Rabu, 05 Agustus 2026 | 23:05:02 WIB
Menteri Sosial Saifullah Yusuf.

JAKARTA - Kementerian Sosial (Kemensos) menyampaikan capaian positif mengenai 132.272 keluarga penerima manfaat (KPM) bantuan sosial (bansos) yang terbebas dari status kemiskinan atau tergraduasi pada triwulan ketiga 2026.

Menteri Sosial (Mensos) Saifullah Yusuf di Jakarta pada Rabu menjelaskan bahwa jumlah KPM yang naik kelas tersebut mencakup peserta Program Keluarga Harapan (PKH) dan Bantuan Pangan Non-Tunai (BPNT)/Sembako.

"Total ada 132.272 KPM yang naik kelas atau graduasi dari bantuan sosial," kata dia.

Rincian capaian tersebut meliputi 81.000 KPM dari bansos BPNT/Sembako serta 51.272 KPM dari bansos PKH yang dinilai telah mencapai kemandirian ekonomi.

Pusat Data (Pusdatin) Kemensos mencatat perubahan status kelulusan KPM ini merujuk pada pemutakhiran data yang dirilis oleh Badan Pusat Statistik (BPS) secara berkala tiap tiga bulan.

Hasil pemutakhiran BPS yang diterima tiap tanggal 10 pada bulan penyaluran disaring kembali oleh petugas gabungan BPS dan Kemensos untuk memvalidasi ketepatan sasaran bantuan sosial-ekonomi pemerintah.

Lewat tahapan penyaringan dan evaluasi data ini, Mensos memastikan dinamika ekonomi KPM dipantau secara terus-menerus hingga terdeteksi peningkatan kesejahteraan.
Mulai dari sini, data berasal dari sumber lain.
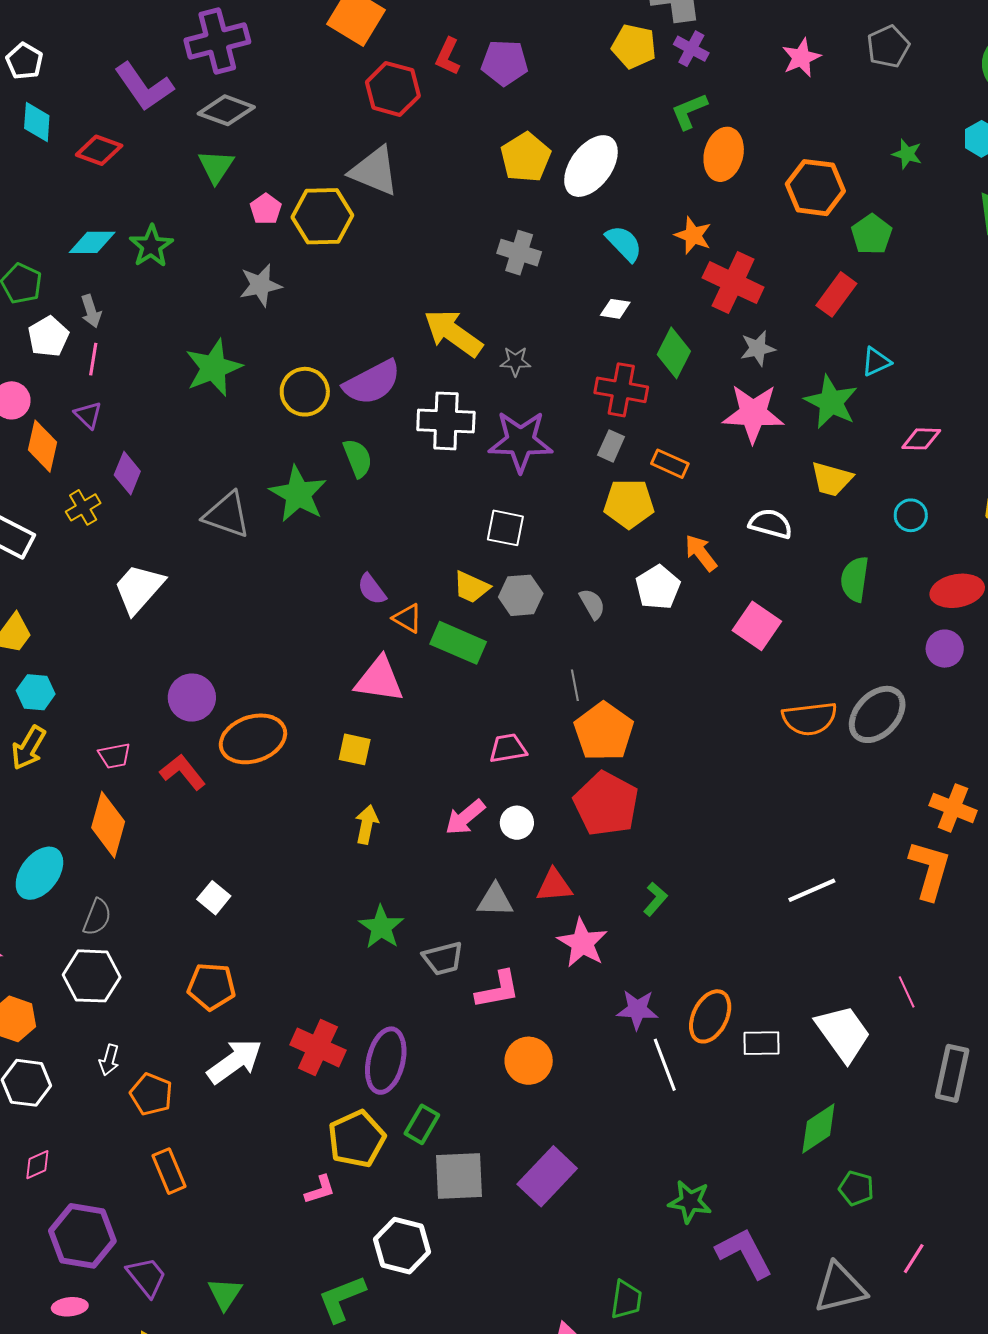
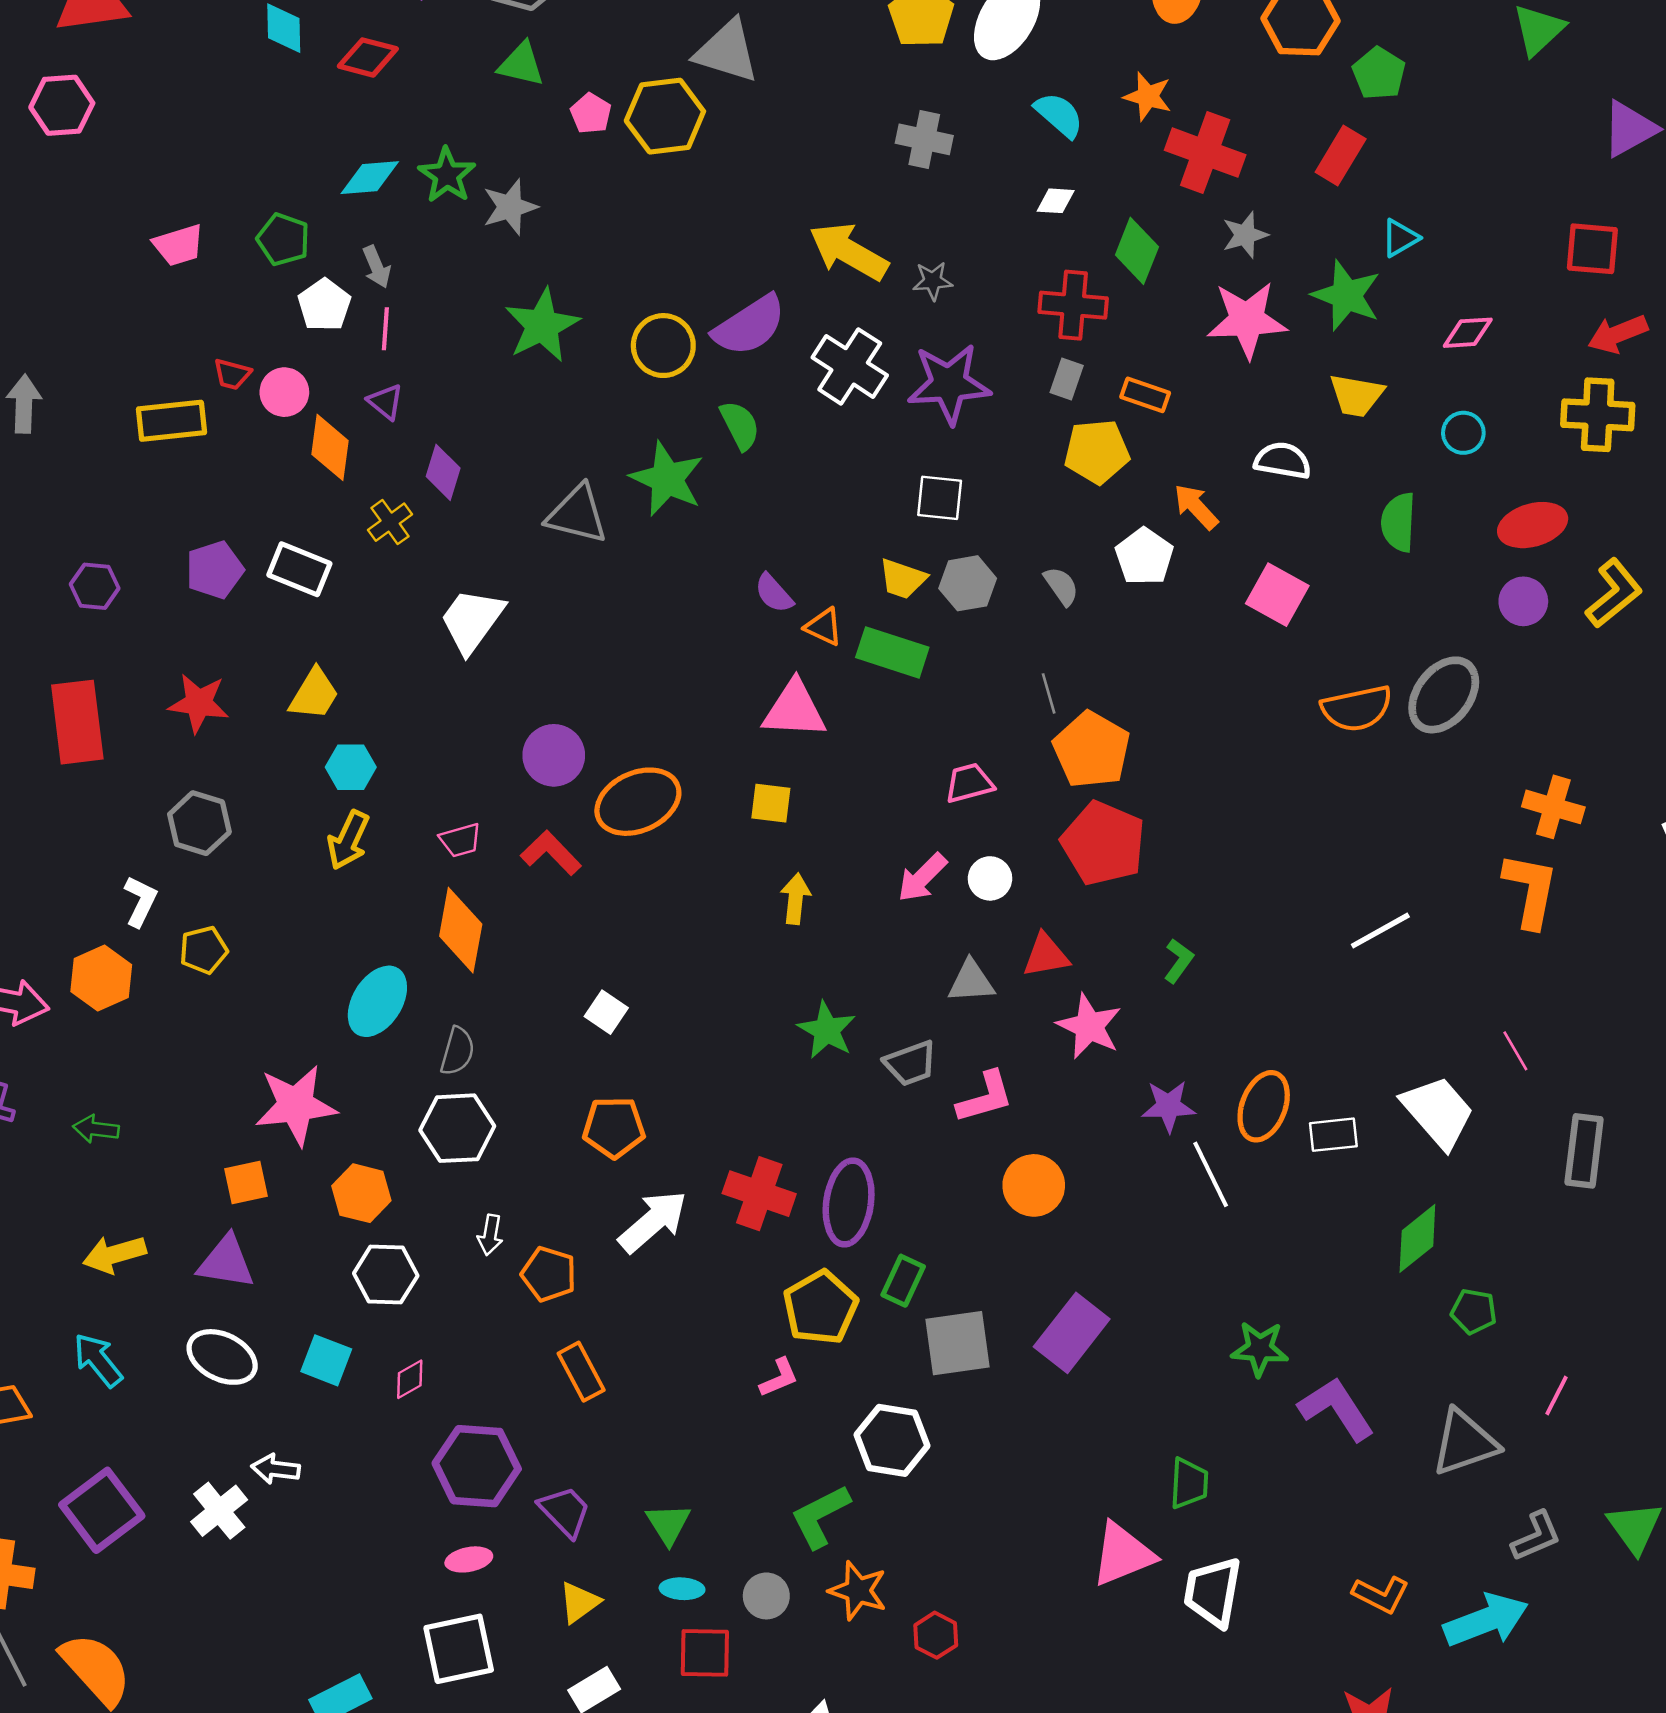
green triangle: (216, 166) -> (521, 64), turned -45
gray star: (260, 285) -> (510, 207), moved
white cross: (446, 421) -> (850, 366), turned 36

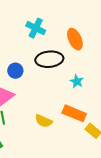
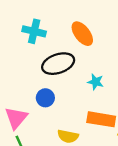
blue circle: (15, 71) -> (45, 98), moved

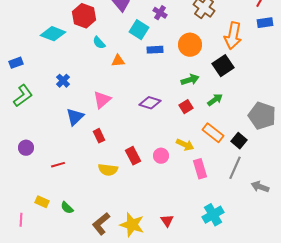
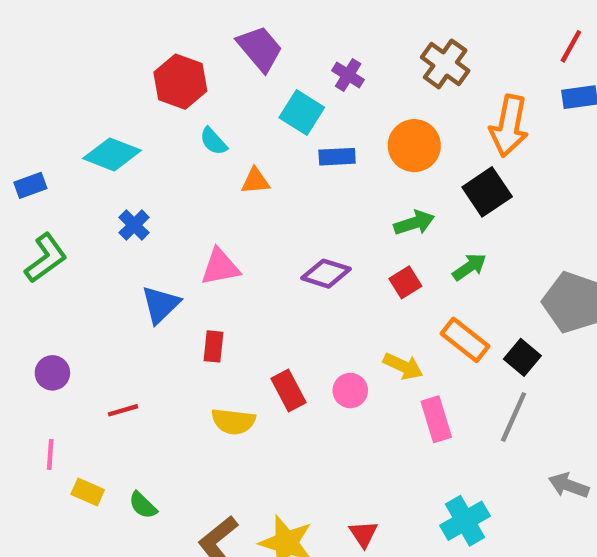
cyan diamond: (53, 34) -> (112, 154), moved
pink triangle: (102, 100) -> (220, 267), turned 30
red rectangle: (99, 136) -> (213, 346), turned 32
gray arrow: (260, 187) -> (569, 485), moved
pink line: (21, 220) -> (50, 454), moved

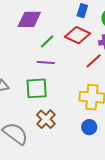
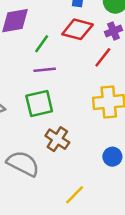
blue circle: (89, 127) -> (112, 157), moved

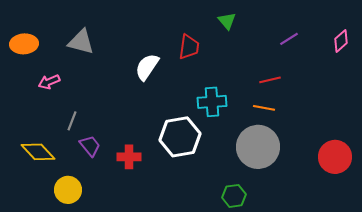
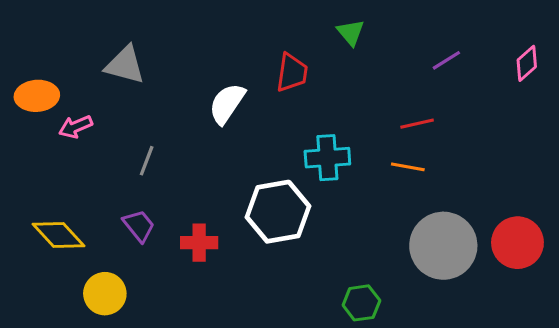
orange ellipse: (24, 44) -> (37, 96), moved
gray line: (72, 121) -> (147, 161), moved
gray circle: (258, 147) -> (443, 246), moved

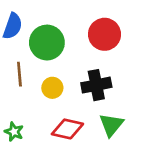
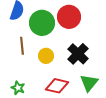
red circle: (104, 34) -> (69, 17), moved
black cross: (96, 85) -> (78, 54), turned -35

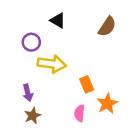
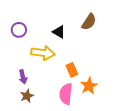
black triangle: (58, 20) -> (59, 32), moved
purple circle: (31, 42) -> (19, 30), moved
pink semicircle: (79, 113) -> (66, 94), size x1.5

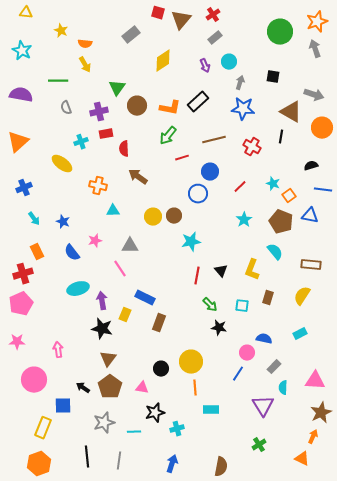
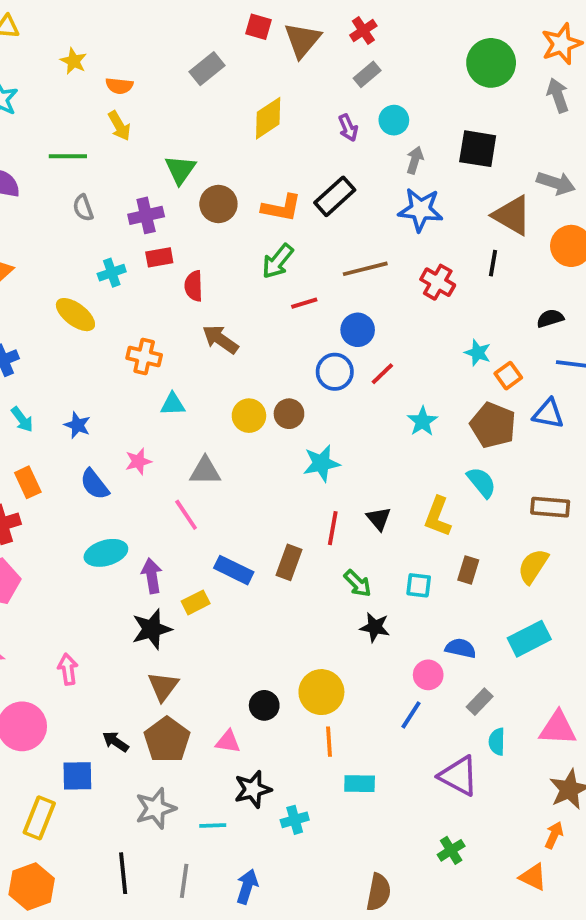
black square: (273, 77) -> (478, 149), size x1.5
red line: (240, 187) -> (382, 374), moved
yellow rectangle: (125, 315) -> (196, 602), turned 40
brown rectangle: (159, 323) -> (289, 562), moved
black star: (102, 329) -> (152, 629), turned -30
cyan rectangle: (300, 334) -> (529, 639), size x1.5
purple triangle: (263, 406) -> (459, 776), turned -30
blue arrow: (172, 464) -> (247, 887), moved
Di samping KPM yang berhasil tergraduasi, pembaruan data BPS triwulan ketiga ini merekam jutaan KPM yang desil ekonominya meningkat serta ratusan keluarga yang mengundurkan diri secara sukarela.

"Selain graduasi, ada 1.665 keluarga penerima manfaat BPNT mengundurkan diri secara sukarela. Sementara bansos KPM yang dialihkan itu ada 1.641.090 keluarga penerima manfaat. Kenapa dialihkan? Karena yang pertama desil naik dan juga tidak memenuhi kriteria penerima keluarga penerima manfaat. Kesadaran masyarakat ini patut diapresiasi," kata dia.

Saifullah menganggap proses graduasi maupun pengunduran diri sukarela ini sebagai indikator keberhasilan pendataan penerima manfaat berbasis Data Tunggal Sosial Ekonomi Nasional (DTSEN), yang diharapkan mempercepat pengentasan kemiskinan oleh pemerintah.

"Untuk penyaluran bantuan sosial kami di triwulan ketiga ini sampai sekarang terus berproses. Sudah lebih dari 7 juta yang disalurkan untuk PKH, dan lebih dari 12 juta untuk bantuan pangan non-tunai atau bantuan sembako. Mudah-mudahan sesuai rencana, paling tidak bulan Agustus ini sudah tuntas seluruhnya untuk 18 juta KPM," katanya.